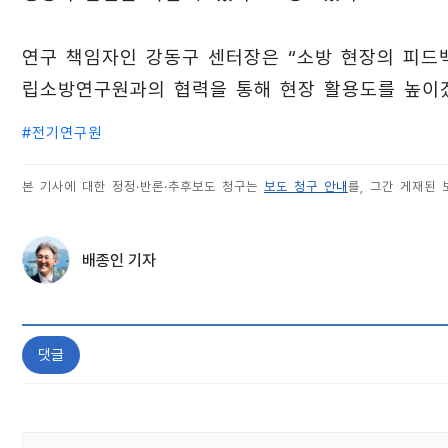
연구 책임자인 강동구 센터장은 “소방 현장의 피드
립소방연구원과의 협력을 통해 현장 활용도를 높이겠
#
전기연구원
본 기사에 대한 정정·반론·추후보도 청구는
보도 청구 안내
를, 그간 게재된
배종인 기자
댓글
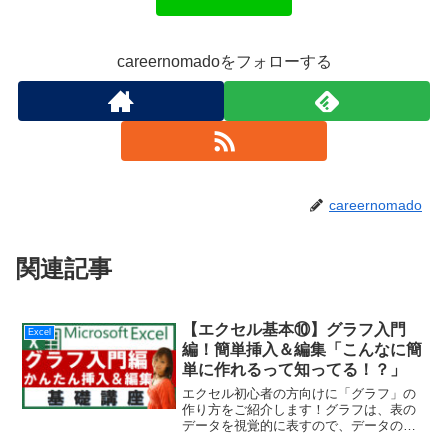
careernomadoをフォローする
careernomado
関連記事
【エクセル基本⑩】グラフ入門
Excel
編！簡単挿入＆編集「こんなに簡
単に作れるって知ってる！？」
エクセル初心者の方向けに「グラフ」の
作り方をご紹介します！グラフは、表の
データを視覚的に表すので、データの傾
向を把握・分析に適しています。表から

-.-.-

YOUR ASSIGNMENT -> Retype exactly, please, each line from the line that contains "編！簡単挿入＆編集「こんなに簡" through the last line of the entries above, with nothing added.

ANSWER TO THIS TASK ->
編！簡単挿入＆編集「こんなに簡
単に作れるって知ってる！？」
エクセル初心者の方向けに「グラフ」の
作り方をご紹介します！グラフは、表の
データを視覚的に表すので、データの傾
向を把握・分析に適しています。表から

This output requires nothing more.